ラディウは片手をあげて「もう大丈夫」と伝える。
「あいつ今、どこだっけ?」
「フォルルのツイビニーンだったかしら?」
彼らの話しを聞きながら、ラディウは胃のあたりがどんよりと重くなるのを感じた。
知らなかった。彼らはヴァロージャの同期だったのだ。この口ぶりからすると、親しかったのだろう。
彼らは今、ヴァロージャがラボにいることを知らない。ラディウはそれを知っていても口に出せない。
もしかしたら、あの件が無ければ彼がここにいたのかもしれない。
――ヴァロージャはあの日、割り切った顔をしていたけど、本当はこの輪の中にいて……
そう思った途端に、食欲は一気に失せた。
後から食べるつもりの大好きなタマゴサンドは、もう食べられそうになかった。
「ステファン、よかったらこれ食べて」
手付かずのタマゴサンドが乗った皿を、ついっとステファンに渡す。
「おう、ありがとう。どうしたんだ? もういいのか?」
ステファンは遠慮なくタマゴサンドにかぶりつく。
「うん、ちょっと用事を思い出した……ごめんなさい!」
そう言って立ち上がると、足早に士官食堂を後にした。
ヴァロージャとルゥリシア達が同期で友人だと知ったことは、少なからずラディウの気持ちに動揺を与えた。

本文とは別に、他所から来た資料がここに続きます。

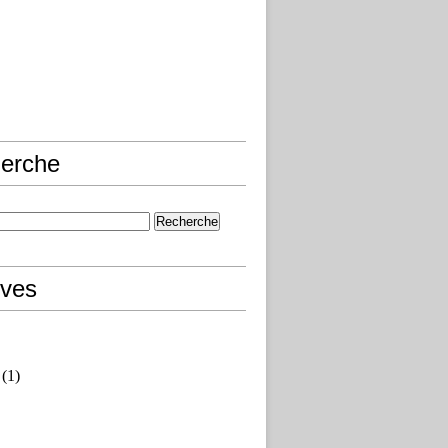
erche
ives
(1)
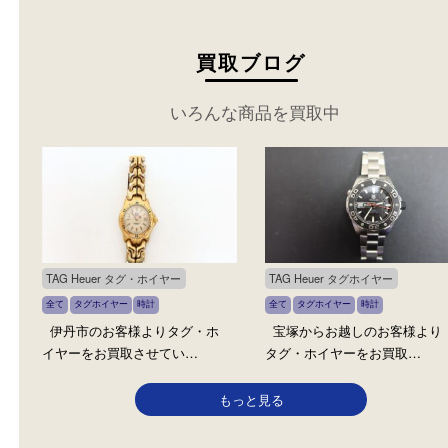
買取ブログ
いろんな商品を買取中
TAG Heuer タグ・ホイヤー
TAG Heuer タグホイヤー
全て
タグホイヤー
時計
全て
タグホイヤー
時計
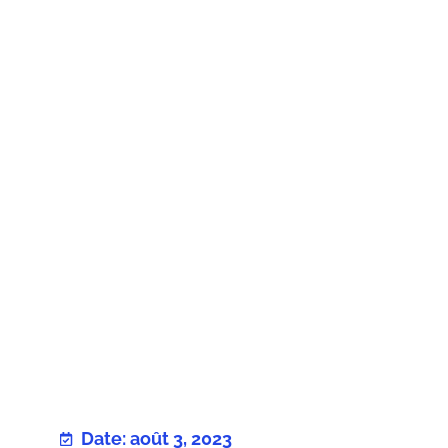
Date: août 3, 2023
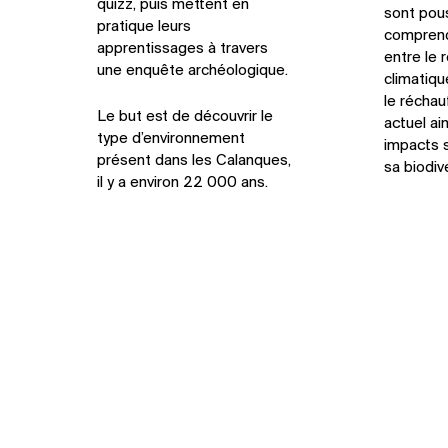
quizz, puis mettent en
sont pou
pratique leurs
comprend
apprentissages à travers
entre le
une enquête archéologique.
climatiqu
le réchau
Le but est de découvrir le
actuel ai
type d’environnement
impacts s
présent dans les Calanques,
sa biodive
il y a environ 22 000 ans.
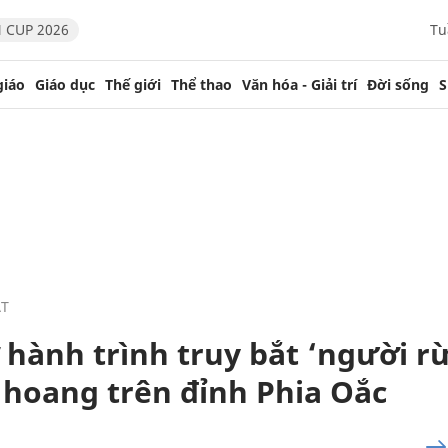
 CUP 2026
Tu
giáo
Giáo dục
Thế giới
Thể thao
Văn hóa - Giải trí
Đời sống
S
ẬT
 hành trình truy bắt ‘người r
 hoang trên đỉnh Phia Oắc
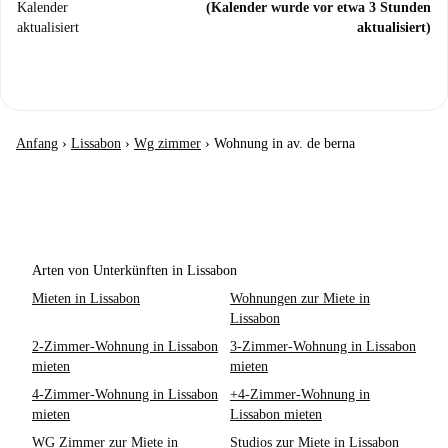
Kalender
(Kalender wurde vor etwa 3 Stunden
aktualisiert
aktualisiert)
Anfang
›
Lissabon
›
Wg zimmer
›
Wohnung in av. de berna
Arten von Unterkünften in Lissabon
Mieten in Lissabon
Wohnungen zur Miete in
Lissabon
2-Zimmer-Wohnung in Lissabon
3-Zimmer-Wohnung in Lissabon
mieten
mieten
4-Zimmer-Wohnung in Lissabon
+4-Zimmer-Wohnung in
mieten
Lissabon mieten
WG Zimmer zur Miete in
Studios zur Miete in Lissabon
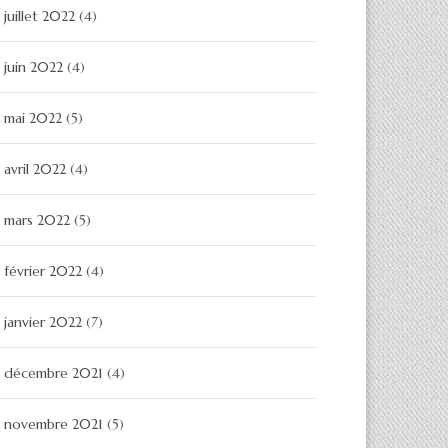
juillet 2022
(4)
juin 2022
(4)
mai 2022
(5)
avril 2022
(4)
mars 2022
(5)
février 2022
(4)
janvier 2022
(7)
décembre 2021
(4)
novembre 2021
(5)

一度は心の奥底に沈めた彼に対する罪悪感が、再びむくりと頭をもたげる。
彼とゆっくり話せたのは、居住フロアのラウンジで話しをした、あの日だけだった。
その後はラディウも自分の準備や仕事で忙しかったし、訓練に入ったヴァロージャとも朝食の席で挨拶を交わすぐらいで、それ以上の会話をする時間の余裕がお互いに無かった。
そのせいか、ネガティブな事ばかりを想像してしまう悪循環に陥りかけていることを、ラディウは自覚している。
これはこれ、それはそれと気持ちを区別するようにしているが、今回はそれがうまくできない。自分でも呆れるほど驚いている。
ラボの工廠でメリナにそれを指摘されたというのに、
ティーズには仕事中、特に飛行任務中は頭を切り替えるようにと教えられてきたが、その切り替えさえもうまく行かないまま、この日彼女は宙域を巡回する哨戒任務についていた。
左前方斜めを飛ぶトルキー機のフォーメーションライトをぼんやりと見つめる。
「まさか、ルゥリシア達がヴァロージャの友達だなんて思いもしなかった……私、彼のことをみんなに隠し通せるのかな」
<ディジニ>にしか聞こえない独り言を呟く。こんな状況は初めてだ。自信がない。
『”エルアー”、こちら”アグーダ”。どう? そちらで何か拾える?』
何度目かのため息をついた時にエルヴィラが状況確認の通信を入れてきた。
『”エルアー”? 聞こえてる?』
一瞬遅れて反応する。完全に考え事をしていた。急いで観測データや周囲を確認する。
「え? あ、はい。こちら”エルアー”……特に異常はありません」
『……了解。”エルアー”、ぼんやりいていてはダメよ。”アグーダ”より全機。次のセクターへ向かいます』
エルヴィラは機体を緩やかに傾けて、4機が旋回して宙域を離脱していく。
バレてる……ラディウは先頭を進むエルヴィラ機をみつめた。
「ダメダメ。集中しなきゃ。通常任務だって評価がつくんだから」
ラディウは自分に言い聞かせるように呟くと、トルキーの後を追った。
高評価を維持して、自分とディジニの運用試験をクリアする。自分の有用性を示して、ロージレイザァの正規パイロットとして招集される事。今はそれが目標。
アーストルダムにいるより、たくさん宇宙を飛んでいられるこの環境は、手放したくない。